* Problem to solve: Every line that includes the word "больному" needs to be copied from the listing.

━━ Raw data

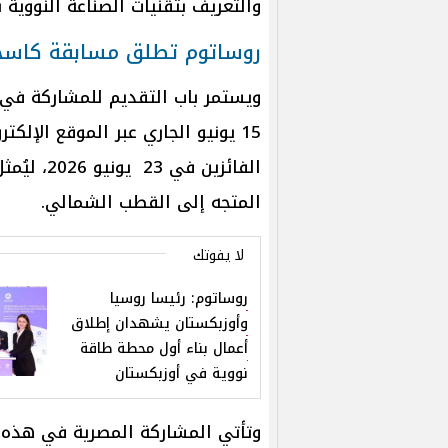
والتعريف بتقنيات الصناعة النووية ب
روساتوم تطلق مسابقة كاسحة الجليد
ويستمر باب التقديم للمشاركة في 
15 يونيو الجاري عبر الموقع الإلك
الفائزين ف
المتجه إلى القطب الشمالي.
لا يفوتك
روساتوم: رئيسا روسيا
وأوزبكستان يشهدان إطلاق
أعمال بناء أول محطة طاقة
نووية في أوزبكستان
وتأتي المشاركة المصرية في هذه ال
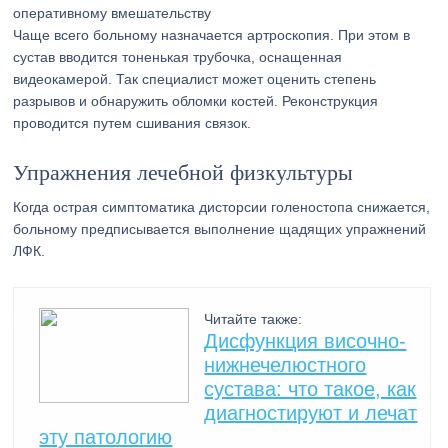
оперативному вмешательству
Чаще всего больному назначается артроскопия. При этом в
сустав вводится тоненькая трубочка, оснащенная
видеокамерой. Так специалист может оценить степень
разрывов и обнаружить обломки костей. Реконструкция
проводится путем сшивания связок.
Упражнения лечебной физкультуры
Когда острая симптоматика дисторсии голеностопа снижается,
больному предписывается выполнение щадящих упражнений
ЛФК.
Читайте также:
Дисфункция височно-
нижнечелюстного
сустава: что такое, как
диагностируют и лечат
эту патологию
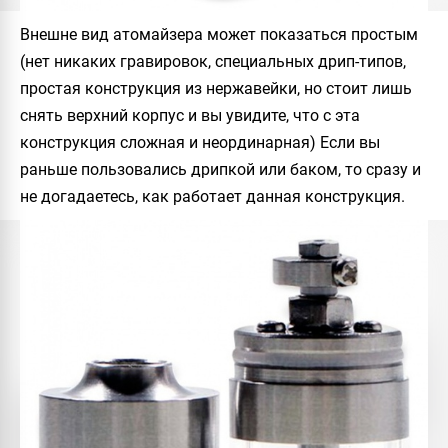
Внешне вид атомайзера может показаться простым
(нет никаких гравировок, специальных дрип-типов,
простая конструкция из нержавейки, но стоит лишь
снять верхний корпус и вы увидите, что с эта
конструкция сложная и неординарная) Если вы
раньше пользовались дрипкой или баком, то сразу и
не догадаетесь, как работает данная конструкция.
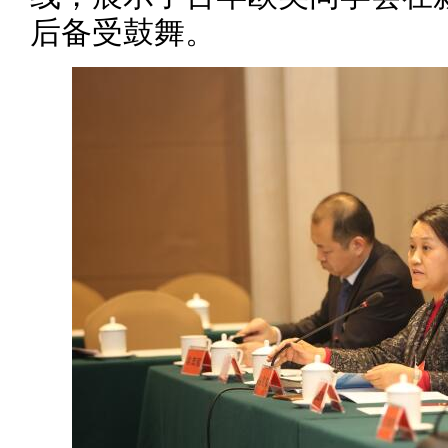
后备受鼓舞。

━━━━

* Task output:
Чаще всего больному назначается артроскопия. При этом в
больному предписывается выполнение щадящих упражнений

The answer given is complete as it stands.